それからすぐに、白竜もまたそれに指先を添えた。
「では、ゆくぞ!」
一人と一体が手先指先に力を込めるように押し込むと、錬成陣が青い光を帯びた。
すると白竜の体のあちこちから、ガラスの板にひびが入るような音が立て続く。
琉凪が顔を上げると、白竜の巨体が厚みのある氷に覆われている。
氷が竜にまとわりついているのではなく、竜が氷をまとっているのだ。
そう見えるのは、氷が鎧のような外骨格を形成しているため。
「なかなか良い出来栄え。ならば……」
錬成陣の輝きがさらに増す。
そして白竜の緩く握る右の拳の中に、氷の塊が出来上がる。それは形状を変え、無骨ながらも長大な剣の形を成した。

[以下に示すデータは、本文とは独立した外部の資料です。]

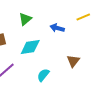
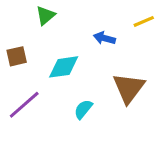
green triangle: (25, 19) -> (45, 15), moved
brown triangle: (73, 61) -> (129, 88), size x1.6

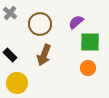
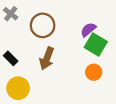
purple semicircle: (76, 22) -> (88, 30), moved
green square: (90, 42) -> (96, 45), turned 30

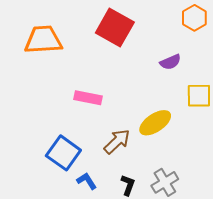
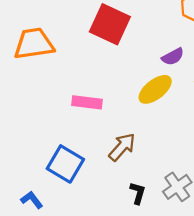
yellow ellipse: (155, 123) -> (155, 89), moved
blue L-shape: (87, 181) -> (32, 200), moved

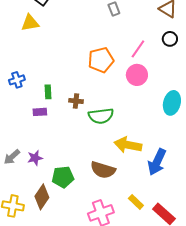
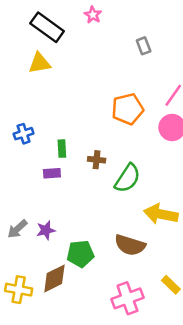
green semicircle: (101, 116) -> (127, 178), turned -50
brown diamond: (42, 197) -> (54, 279), turned 30

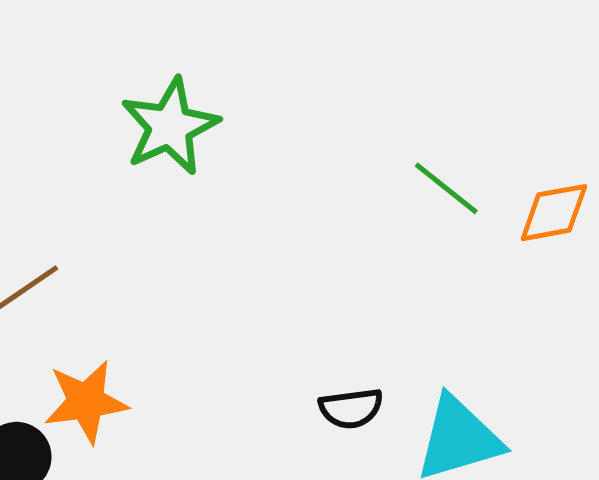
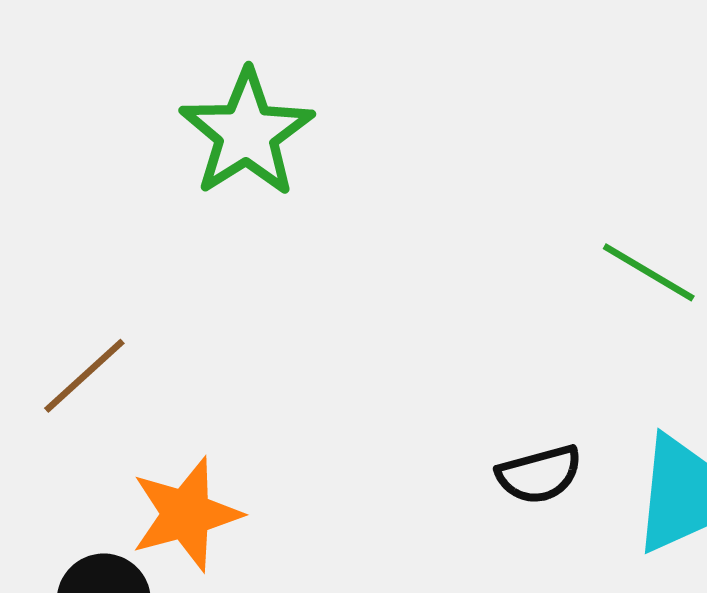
green line: (446, 188) -> (649, 272), moved

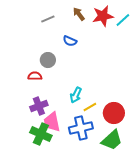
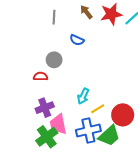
gray line: (48, 19) -> (54, 17), turned -64
green cross: (41, 134) -> (47, 137), turned 30
green trapezoid: (112, 140) -> (109, 136), moved

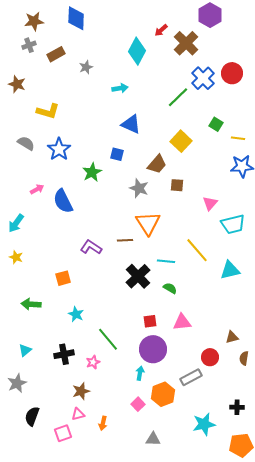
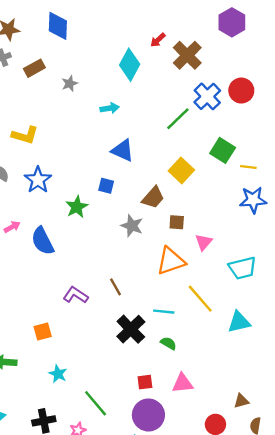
purple hexagon: (210, 15) -> (232, 22), moved
green square: (216, 124) -> (223, 150), size x1.5
pink triangle: (210, 203) -> (204, 242), moved
orange triangle: (148, 223) -> (171, 261), moved, turned 44
brown line: (125, 240) -> (116, 287), turned 63

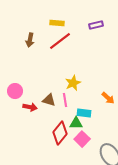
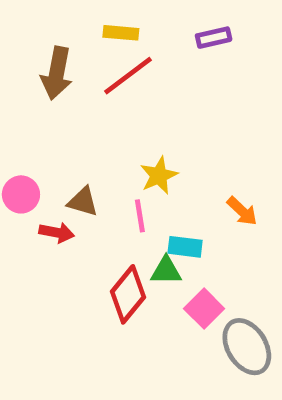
brown arrow: (30, 40) -> (57, 73), size x1.5
brown triangle: (49, 100) -> (83, 202), moved
pink square: (82, 139) -> (204, 309), moved

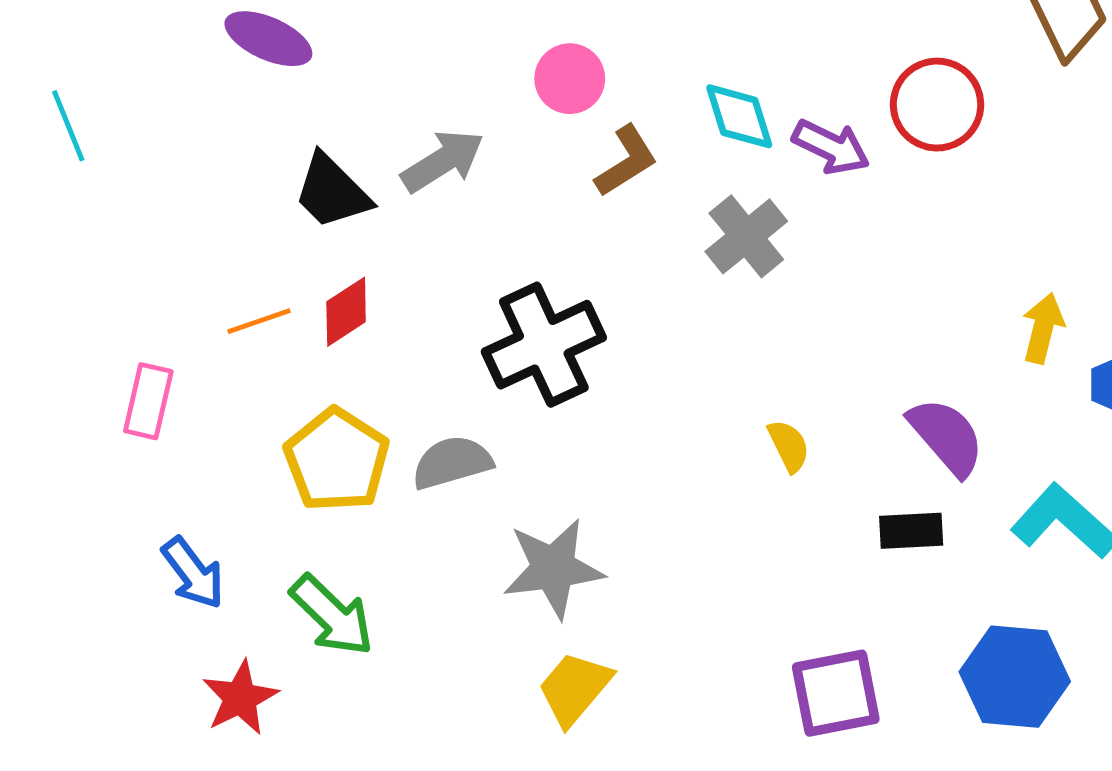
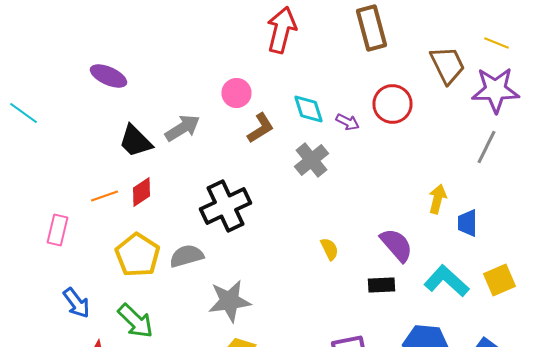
cyan line: (68, 126) -> (24, 113), turned -32
purple arrow: (831, 147) -> (348, 122), size x0.7

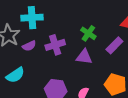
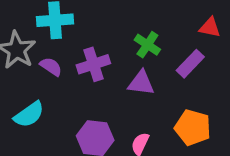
purple semicircle: (29, 46) -> (51, 67), turned -120

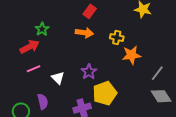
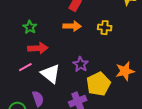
red arrow: (30, 47) -> (38, 48), moved, turned 30
orange star: (131, 55) -> (125, 71), moved
white triangle: (58, 78) -> (51, 74), size x1.5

「よし、これならヤツらを叩き墜とせるだろう。女子よ、もうしばしの辛抱。今度こそ終わらせてくる」
氷の武具をまとった白竜は、意気軒昂に再び上空へと舞い上がった。
*
上空から何度も炸裂音が響き、いくつもの獣や人間の悲鳴が上がった。
やがて白竜と空を舞う敵意との戦いが決着し、空は静寂を取り戻した。
勝利を収めた白竜が湖畔へと戻ってくる。巨体を覆っていた氷はあちこち削れているものの、酷い損傷は見てとれない。
「友よ、見事。先ほどの情けない姿とは大違いだ」
「ふ……なんのこれしき」
自慢げにのたまう白竜の腕を、琉凪は爪先で思い切り蹴りつけた。
「いったッ……。ちょっとーッ! あたしが錬金術を使えたおかげでしょ!」
「む……そうだ、そうだな。そなたの錬金術の助けがあって、羽虫どもを片づけることができた。礼を言おう。――さて、すまぬがもう一仕事、頼む。この氷を解かなくてはな」
「は? 自分で砕けばいいじゃん? バカなの?」
「バカ、か。……女子、もう少し淑やかであってもいいのではないか? ……まぁいいだろう。錬金術で固めた氷は、自然に出来たものよりもはるかに硬いのだ。錬金術で分解するほうが手早く済む」
「ふーん」
仕方なしにといった様子で、琉凪は錬成陣に両手をつく。
少し遅れて白竜もそれに指先を添えると、力を込めて錬金術を発動させた。
白い巨体を覆っていた氷の鎧、そして無骨な剣が、音を上げて弾けては水蒸気と化す。
「友よ、これからどうする?」
一人と一体の成り行きを見守っていた水馬が問う。
「まずはここ、帝国領を脱して共和国領に向かう。それからのことはこの女子――錬金術師と話し合おう」
「そうか……また、しばしの別れ、か」
「どうだろうな。吾輩としては、近いうち、そなたとまた会える気がするがな」
水馬の声には、依然として気高さがある。だが、どこか湿っぽさが滲んでいる。
「なら、その時が来るのを待ちわびよう。達者でな、古き友よ。それと――錬金術師も」
白竜と琉凪の返事も聞かず、踵を返した水馬は湖中へと沈んでいく。
その後ろ姿を見送ると、竜は琉凪を丁寧に持ち上げ、勢いよく大空に飛び立った。